DisconnectI was without web access for about a week. This put me in a introspective mood and I made some observations and realizations. Not the most insightful of realizations I should warn, but maybe this post can help someone out there.

Since a big chunk of my daily routine is dedicated to browsing the web, I had to do other things to entertain myself. I had to is probably the wrong word. It was more I opted to because apart from chores, they were things I actually wanted to do. It wasn’t like I was forced to do them. This isn’t exactly about how the web has made me procrastinate, because it has done that too, but more about how social media makes you unaware of how it’s distracting you.

I didn’t actually accomplish life changing goals either, but what I did was finished doing something. I haven’t felt that sense of completion in a long time. Some were chores, but others we’re just entertaining activities like watching TV, reading books and magazines, and playing Brain Age. (My youngest score is 23 years old.) The difference, in contrast to the web, was that I accomplished the purpose.

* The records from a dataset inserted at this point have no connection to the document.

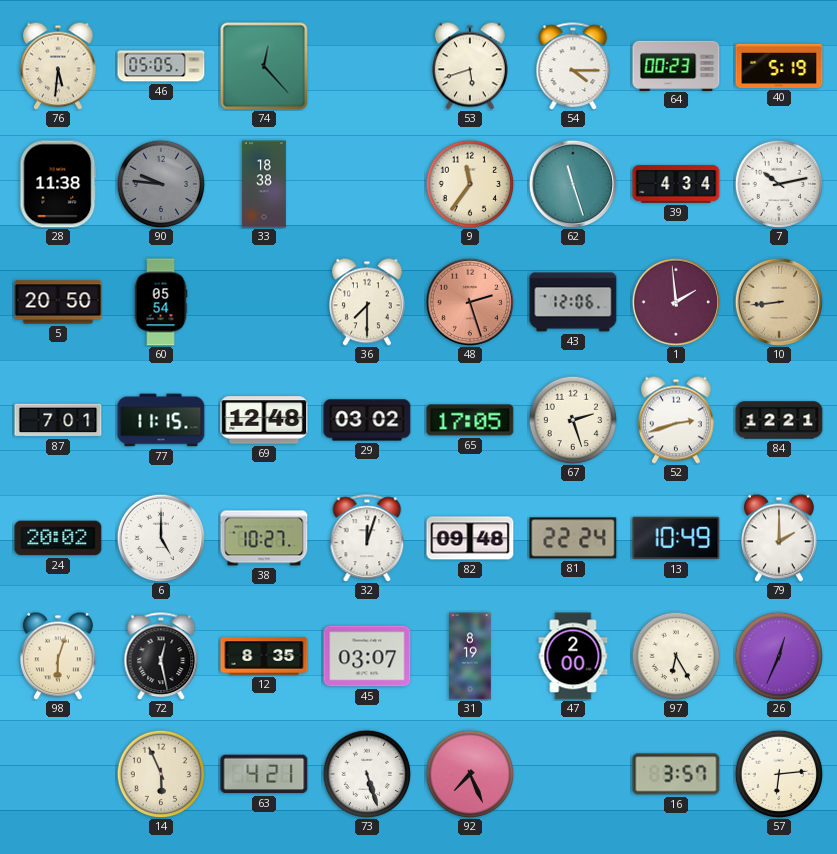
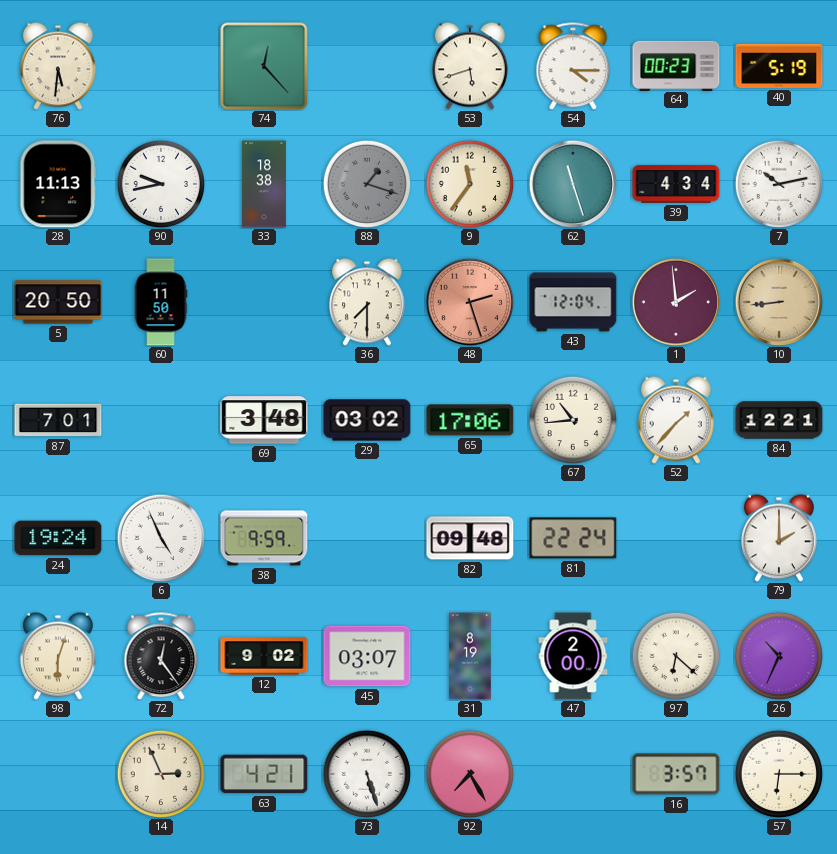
46: 05:05 -> none
28: 11:38 -> 11:13
90: 9:46 -> 9:43
90 dial: grey -> white
88: none -> 1:18
60: 05:54 -> 11:50
43: 12:06 -> 12:04
77: 11:15 -> none
69: 12:48 -> 3:48
65: 17:05 -> 17:06
67: 2:27 -> 10:44
52: 2:42 -> 1:37
24: 20:02 -> 19:24
6: 5:00 -> 4:56
38: 10:27 -> 9:59
32: 12:03 -> none
13: 10:49 -> none
72: 12:28 -> 12:24
12: 8:35 -> 9:02
97: 6:25 -> 6:22
26: 12:34 -> 10:34
14: 5:56 -> 2:56
92: 7:26 -> 7:25
57: 6:14 -> 6:15
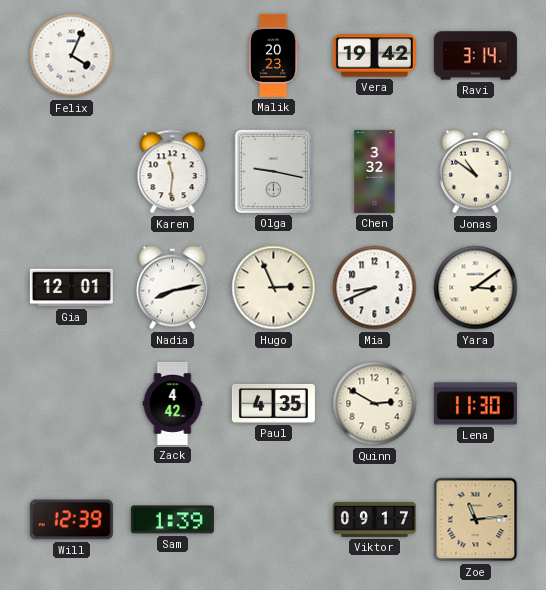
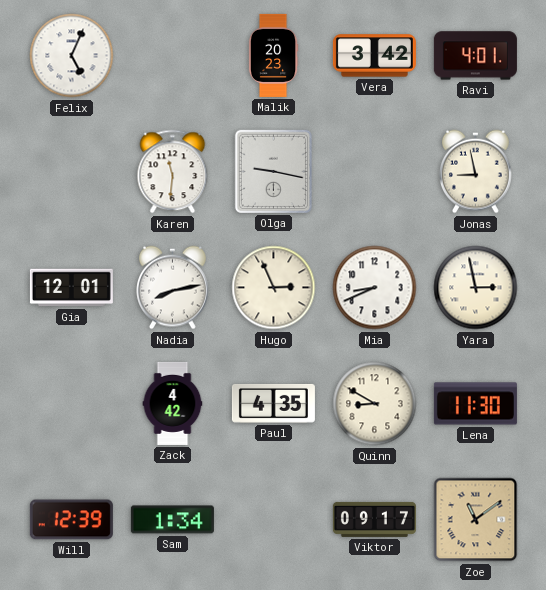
Felix: 4:04 -> 5:04
Vera: 19:42 -> 3:42
Ravi: 3:14 -> 4:01
Chen: 3:32 -> none
Jonas: 10:51 -> 8:58
Yara: 3:09 -> 2:58
Quinn: 2:50 -> 8:50
Sam: 1:39 -> 1:34
Zoe: 11:14 -> 11:09
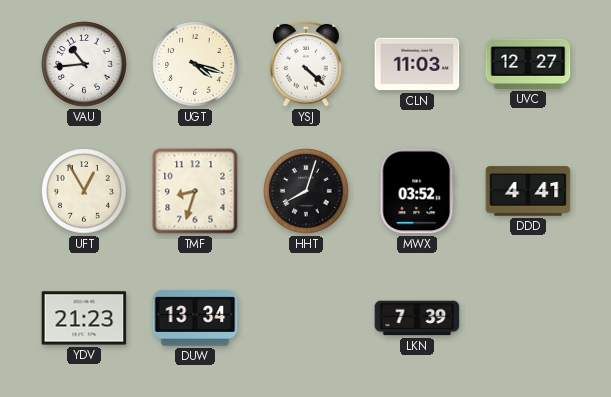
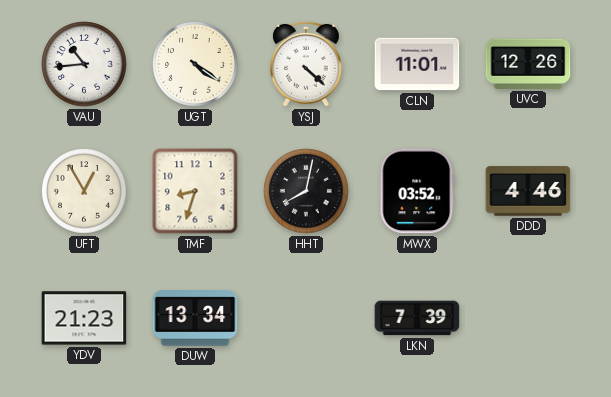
UGT: 4:18 -> 4:21
CLN: 11:03 -> 11:01
UVC: 12:27 -> 12:26
HHT: 8:03 -> 8:02
DDD: 4:41 -> 4:46
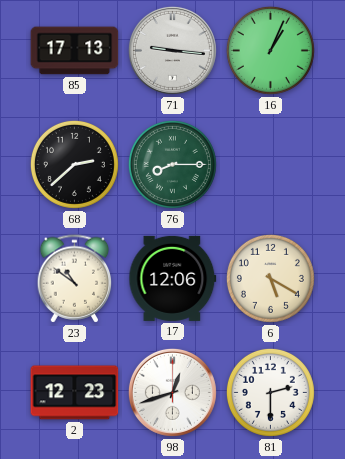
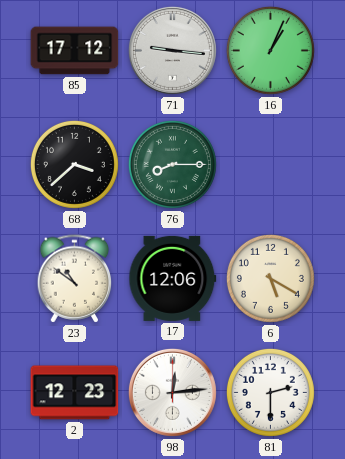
85: 17:13 -> 17:12
68: 2:38 -> 3:38
98: 12:42 -> 12:14
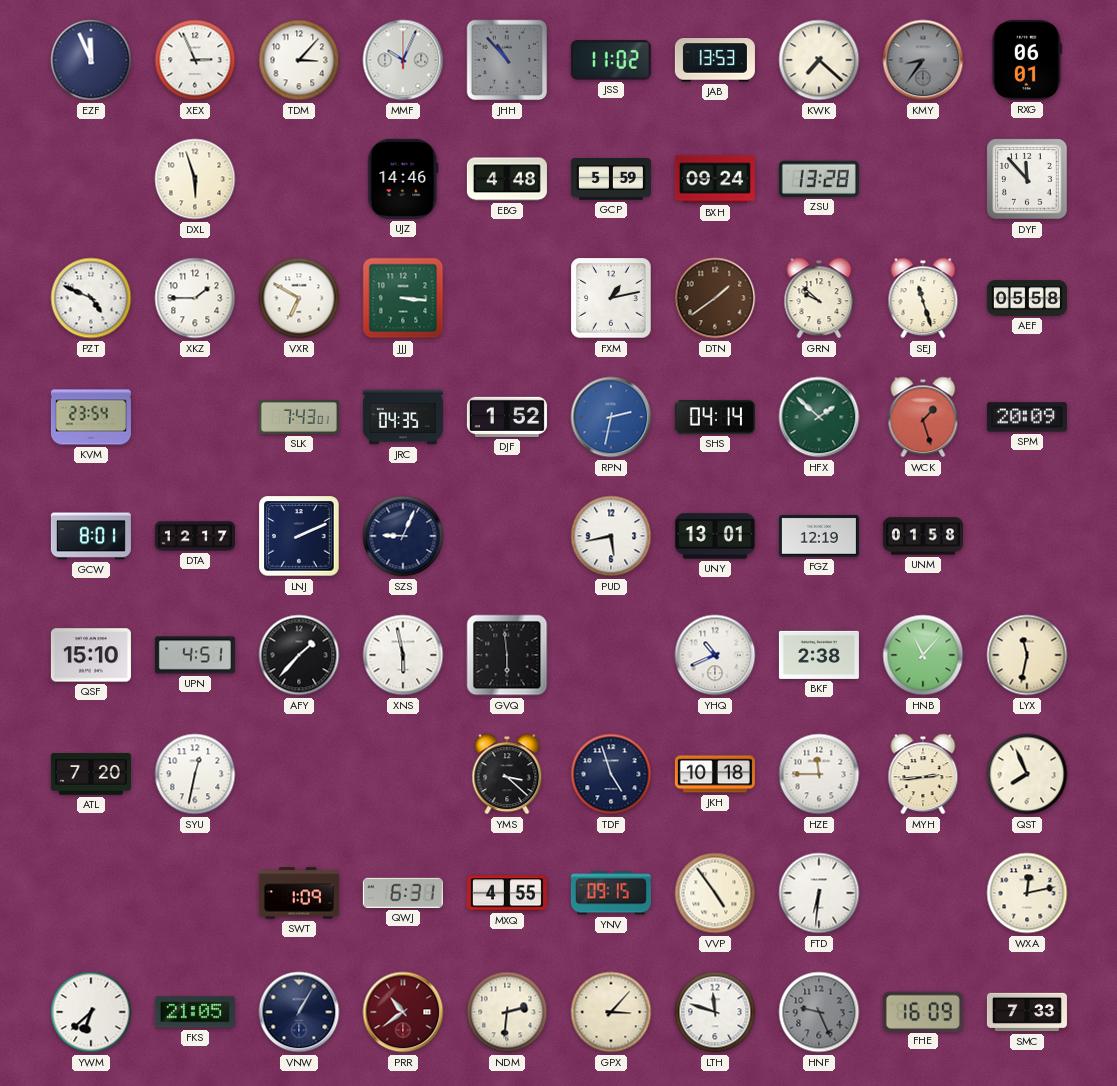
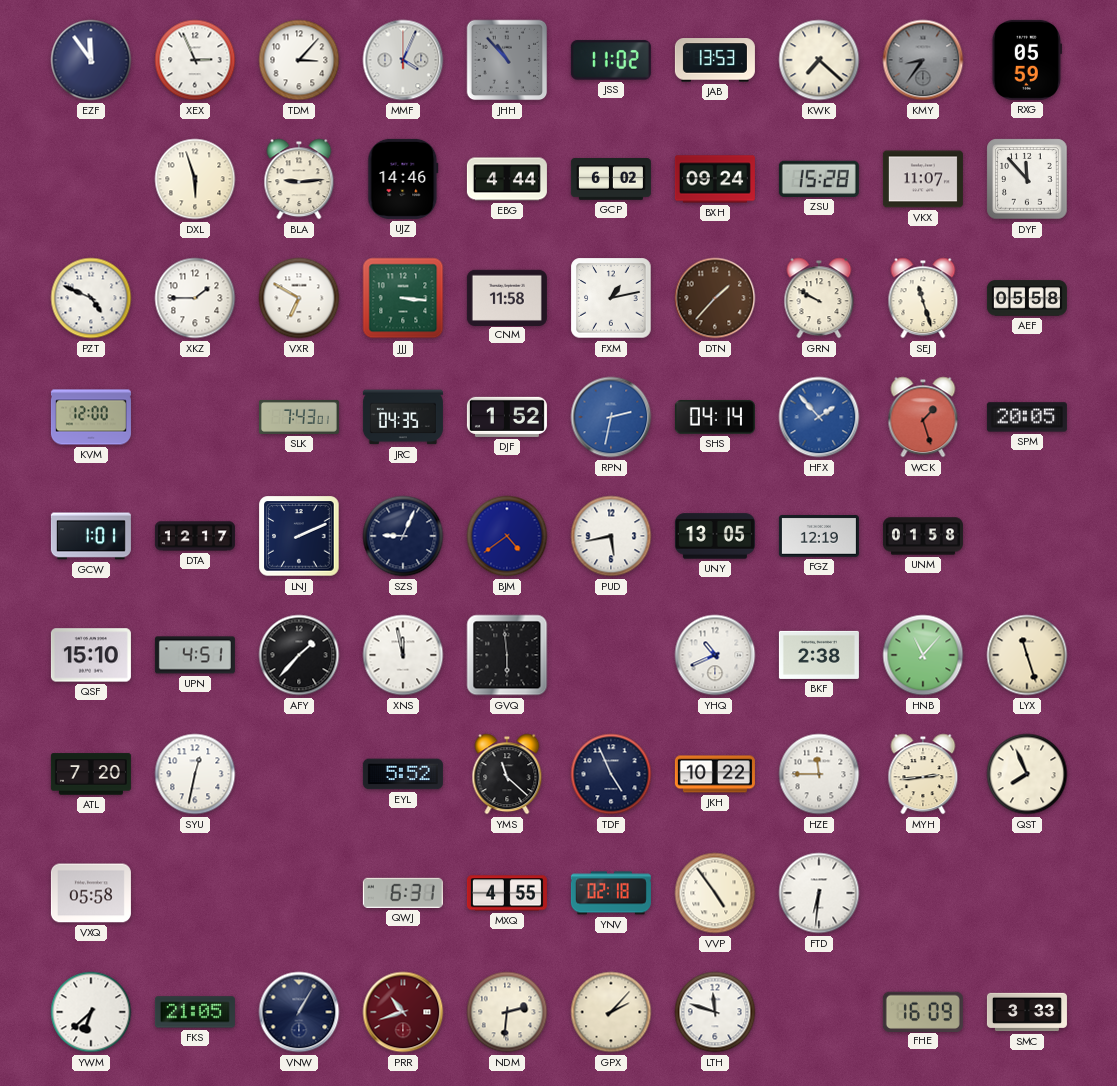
EZF: 11:56 -> 11:54
MMF: 10:04 -> 4:04
RXG: 06:01 -> 05:59
BLA: none -> 9:14
EBG: 4:48 -> 4:44
GCP: 5:59 -> 6:02
ZSU: 13:28 -> 15:28
VKX: none -> 11:07
CNM: none -> 11:58
DTN: 1:39 -> 1:37
GRN: 9:52 -> 9:50
KVM: 23:54 -> 12:00
HFX: 1:52 -> 1:53
HFX dial: green -> blue
SPM: 20:09 -> 20:05
GCW: 8:01 -> 1:01
BJM: none -> 4:39
UNY: 13:01 -> 13:05
XNS: 5:58 -> 11:58
LYX: 11:32 -> 11:27
EYL: none -> 5:52
YMS: 3:22 -> 11:22
TDF: 4:57 -> 4:56
JKH: 10:18 -> 10:22
VXQ: none -> 05:58
SWT: 1:09 -> none
YNV: 09:15 -> 02:18
WXA: 12:13 -> none
PRR: 10:39 -> 10:42
GPX: 3:07 -> 2:07
HNF: 9:26 -> none
SMC: 7:33 -> 3:33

Lets not fool ourselves. The web is mostly for entertainment. (Or, The Internet is for Porn) Everyone supposedly knows this, but pinpointing the distraction is actually harder than people are aware of.

When you read a book, watch tv, or consume other type of media, you do it for a purpose. Most of the time the purpose is to entertain yourself. But on the web, specially on so called social media like Twitter, the purpose is constantly being challenged and shifted. It’s a two way, or asynchronous conversation as it has been proselytized, but you still have to manage that expectation. To listen or to talk, to participate or to follow, to write or to read. This is theoretically great, but you will never have that sense of completion I was talking about. It’s an open loop that never closes in your head.

That’s one of the biggest reasons why I’m quitting social media services like Twitter and Tumblr. I just can’t do it anymore. I realized that at best social media is entertainment disguised as “useful” information or crowdsourced “knowledge”, and at worst is distraction disguised as entertainment. The later being most of my experience with social networking sites, specially Twitter.  See, when you watch Television to kill time and distract yourself because you’re bored, it is easier to realize it. Most TV junkies are aware that they are TV junkies. But the web is constantly shifting your attention and it makes it harder to realize that you’re distracting yourself.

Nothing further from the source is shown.